Investigation of the effect of vibration in the multi-objective optimization of dry turning of hardened steel

Abstract

Purpose This study aims to investigate the effect of vibration on ceramic tools under dry cutting conditions and find the optimum cutting condition for the hardened steel machining process in a computer numerical control (CNC) lathe machine. Design/methodology/approach In this research, an integrated fuzzy TOPSIS-based Taguchi L9 optimization model has been applied for the multi-objective optimization (MOO) of the hard-turning responses. Additionally, the effect of vibration on the ceramic tool wear was investigated using Analysis of Variance (ANOVA) and Fast Fourier Transform (FFT). Findings The optimum cutting conditions for the multi-objective responses were obtained at 98 m/min cutting speed, 0.1 mm/rev feed rate and 0.2 mm depth of cut. According to the ANOVA of the input cutting parameters with respect to response variables, feed rate has the most significant impact (53.79%) on the control of response variables.

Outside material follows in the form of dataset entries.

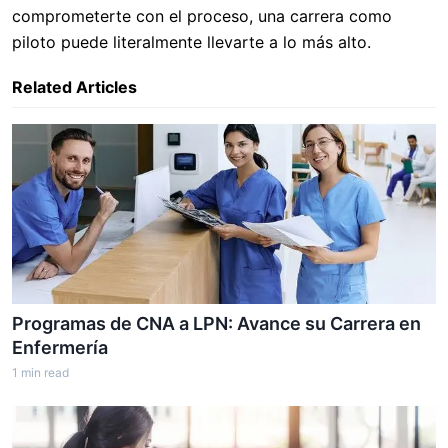
comprometerte con el proceso, una carrera como
piloto puede literalmente llevarte a lo más alto.
Related Articles
Programas de CNA a LPN: Avance su Carrera en
Enfermería
1
min read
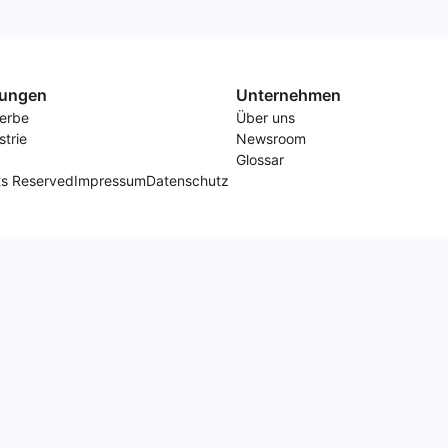
ungen
Unternehmen
erbe
Über uns
strie
Newsroom
Glossar
ts Reserved
Impressum
Datenschutz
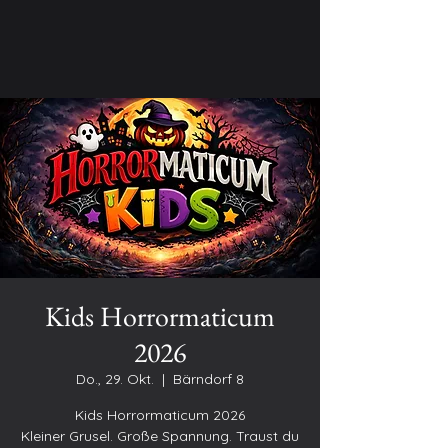
Kids Horrormaticum
2026
Do., 29. Okt.
  |  
Bärndorf 8
Kids Horrormaticum 2026
Kleiner Grusel. Große Spannung. Traust du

From the vibration analysis, the feed rate, with a contribution of 34.74%, was shown to be the most significant process parameter influencing excessive vibration and consequent tool wear. Research limitations/implications The MOO of response parameters at the optimum cutting parameter settings can significantly improve productivity in the dry turning of hardened steel and control over the input process parameters during machining. Originality/value Most studies on optimizing responses in dry hard-turning performed in CNC lathe machines are based on single-objective optimization. Additionally, the effect of vibration on the ceramic tool during MOO of hard-turning has not been studied yet.